But I'm not holding my breath. Those for whom America is always wrong will not be slowed down by this momentary setback. Rather like Mr al-Sahaf, they will not even appear to notice the tanks in the streets of their ideological neighbourhood. They will look away from the welcoming crowds of Basra (yes, they really did cheer, once it was safe to do so) and just move smartly on to the next American "crime against humanity".
I am off to Washington at the end of the week, where a think tank has invited me to discuss European anti-American attitudes. What shall I say to them?
That the obvious truth - America is resented because of its enormous power - is only a fragment of the picture?
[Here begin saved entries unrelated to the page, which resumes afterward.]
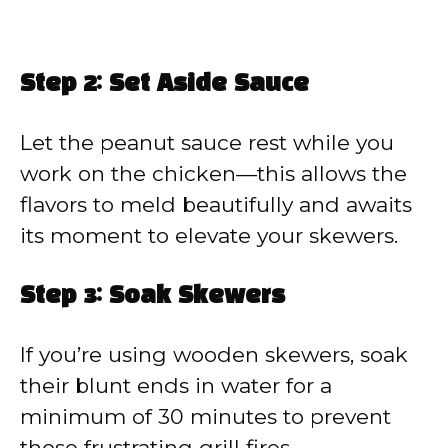
Step 2: Set Aside Sauce
Let the peanut sauce rest while you
work on the chicken—this allows the
flavors to meld beautifully and awaits
its moment to elevate your skewers.
Step 3: Soak Skewers
If you’re using wooden skewers, soak
their blunt ends in water for a
minimum of 30 minutes to prevent
those frustrating grill fires.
That the foundation of anti-Americanism lies deep in the pathology of a Europe that has never recovered from its own guilt and self-loathing over the two great wars of the past century?
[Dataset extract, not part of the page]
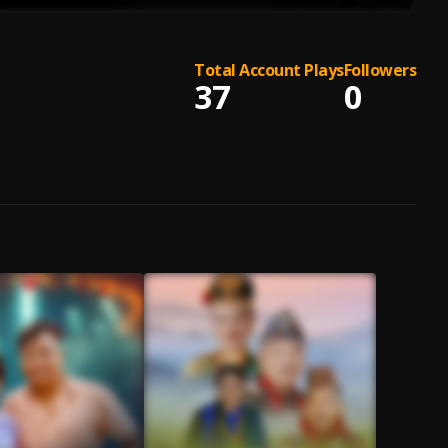
Total Account Plays
Followers
37
0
How to make Americans, most of whom are descended from the most despised and wretched of the populations of the Old World - poor southern Italians, landless Irish peasants, ghetto Jews of eastern Europe - understand that much apparently political resistance to them is grounded in pure snobbery? The great American virtues - self-improvement, ambition, individualism - are, in European establishment eyes, the characteristics of vulgarity.
The consumer-led culture of America, so embarrassingly coveted by the poor peoples of the world, is crass, sentimental and socially gauche. Of course it is. It is the only popular culture there has ever been that is cosmopolitan and affluent, as opposed to the folk cultures of Europe, which dwell in provincial poverty but have their own "integrity" in patronising bien-pensant terms.
I shall have to explain, too, that none of this is very consistently held. The demonised America of the imagination has little to do with the actual one that many of those same intellectuals know well from their book-plugging tours and their visiting professorships. The same people who ridicule American culture will tell you that The Sopranos is the best drama series on television and that Philip Roth is the greatest living novelist.
But how much reality can the ideologically committed be expected to digest? And when has self-contradiction and incoherence ever been a problem for the Left?